The 130-year-old Lougheed House hosted a temporary exhibit from July 1 to Oct. 17. We Were Here: Stories of Early Chinatown recounts the lives and tales from Calgary’s first two incarnations of Chinatown.
Along the walls of this Victorian mansion hang photos, some older than the building itself, while velvet couches serve as perfect seating to read stories from a bygone time.
According to the Chinese Cultural Centre of Calgary’s website, the first Chinatown was established around 1890 on the eastern edge of the city centre. As more Chinese settlers moved to the city, the original Chinatown was unable to expand.
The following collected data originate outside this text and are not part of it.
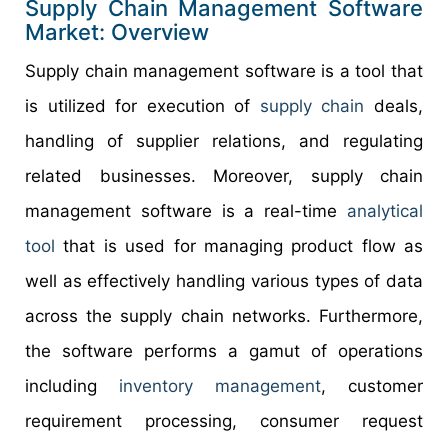
Supply Chain Management Software
Market: Overview
Supply chain management software is a tool that
is utilized for execution of
supply chain
deals,
handling of supplier relations, and regulating
related businesses. Moreover, supply chain
management software is a real-time
analytical
tool
that is used for managing product flow as
well as effectively handling various types of data
across the supply chain networks. Furthermore,
the software performs a gamut of operations
including
inventory management
, customer
requirement processing, consumer request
By 1901, a second Chinatown had appeared on the other side of the railway tracks along 10th Avenue and 1st Street S.W. However, this Chinatown did not last either.
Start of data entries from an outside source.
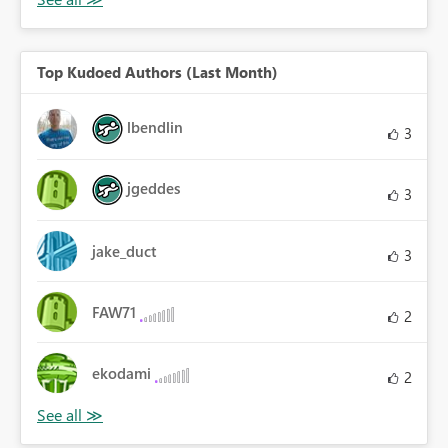
Top Kudoed Authors (Last Month)
lbendlin
3
jgeddes
3
jake_duct
3
FAW71
2
ekodami
2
New developments were planned for the area, including City Hall and the Palliser Hotel. As a result, property values in Chinatown soared and many residents were evicted. It was after 1910 that the third and final iteration of Chinatown was established.
Featured in the exhibit are five written stories from local artists, each telling a story inspired by early Chinatown. Accompanying the stories are historical photographs and vibrant illustrations by mixed-media artist, Jarett Sitter.
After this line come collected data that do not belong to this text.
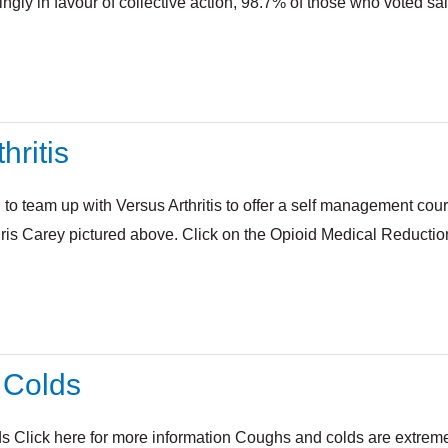
gly in favour of collective action, 98.7% of those who voted sai
hritis
 to team up with Versus Arthritis to offer a self management cour
ris Carey pictured above. Click on the Opioid Medical Reduction
 Colds
 Click here for more information Coughs and colds are extremely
Sitter is a Calgary-based freelance artist known for his colourful, comic-style illustrations and was chosen to illustrate banners displayed throughout downtown Calgary in 2021.
One of the writers is Dale Lee Kwong, whose story, His Gift, was inspired by the life of Jimmy Smith. Smith was a Chinese-Canadian businessman living in Calgary in the late 1800s. In 1890, he died alone of Tuberculosis.
Included in Smith’s will was the first donation that would go on to build the city’s first general hospital.
“The story that I wrote isn’t actually Jimmy Smith’s story, it was inspired by Jimmy Smith. Because there was so little information about him, I kind of imagined and it’s actually, now that I look at it, quite romantic,” said Kwong.
Holleay Rohm, manager of programs and volunteers at the Lougheed House, says that it was difficult to find information about the first two iterations of Chinatown because of a lack of available records.
Instead, the Lougheed House sought help to paint a fuller picture of the history.
“It was a challenge for us to collect enough information to talk about this community,” Rohm says. “That’s why we wanted to bring in authors from the community so that they could personalize these stories.”
This exhibit is part of the Lougheed House’s initiative to share a more diverse record of history with the public. The exhibit relies on locals to tell the stories of their communities.
The exhibit is finished now, but parts will be displayed on an ongoing basis at the Calgary Chinese Cultural Centre.